- **YOUR OBJECTIVE**:
Take the lines from the one containing "Spec-driven Development mit KI-Agenten" through the final line below and restate them exactly. Omit the pictures.

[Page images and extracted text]
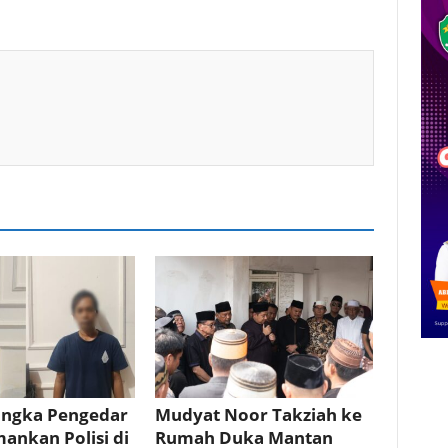
angka Pengedar
Mudyat Noor Takziah ke
ankan Polisi di
Rumah Duka Mantan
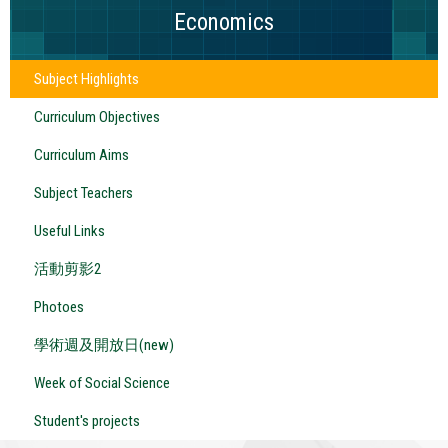
Economics
Subject Highlights
Curriculum Objectives
Curriculum Aims
Subject Teachers
Useful Links
活動剪影2
Photoes
學術週及開放日(new)
Week of Social Science
Student's projects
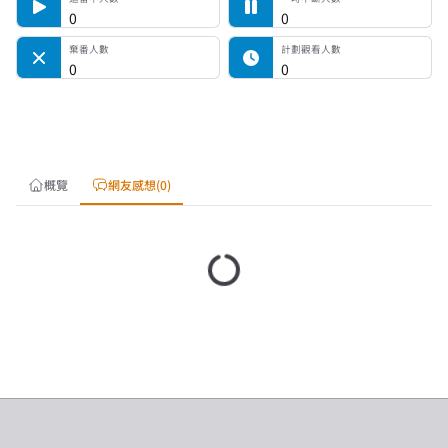
0
0
棄番人數
計劃觀看人數
0
0
概覽
網友感想(0)
載入中…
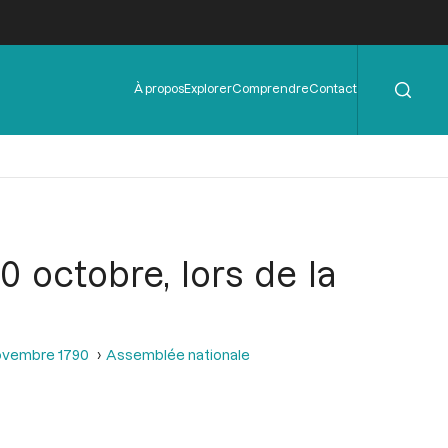
Rechercher
Menu
À propos
Explorer
Comprendre
Contact
de
l'en-
tête
 octobre, lors de la
novembre 1790
Assemblée nationale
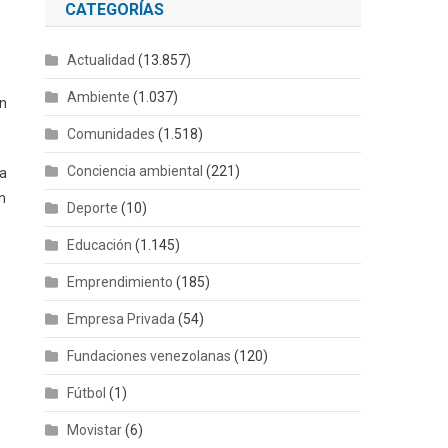
CATEGORÍAS
Actualidad
(13.857)
Ambiente
(1.037)
ón
Comunidades
(1.518)
Conciencia ambiental
(221)
la
n
Deporte
(10)
Educación
(1.145)
Emprendimiento
(185)
Empresa Privada
(54)
Fundaciones venezolanas
(120)
Fútbol
(1)
Movistar
(6)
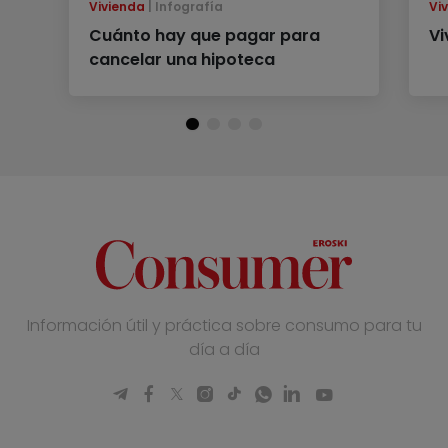
Vivienda
Infografía
Vi
Cuánto hay que pagar para
Vi
cancelar una hipoteca
Información útil y práctica sobre consumo para tu
día a día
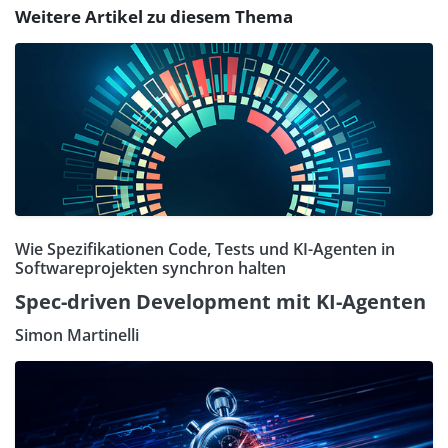
Weitere Artikel zu diesem Thema
Wie Spezifikationen Code, Tests und KI-Agenten in
Softwareprojekten synchron halten
Spec-driven Development mit KI-Agenten
Simon Martinelli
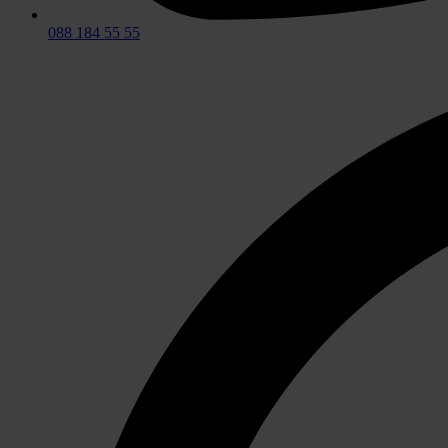
088 184 55 55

- **RESPONSE AREA**:
Spec-driven Development mit KI-Agenten
Simon Martinelli
088 184 55 55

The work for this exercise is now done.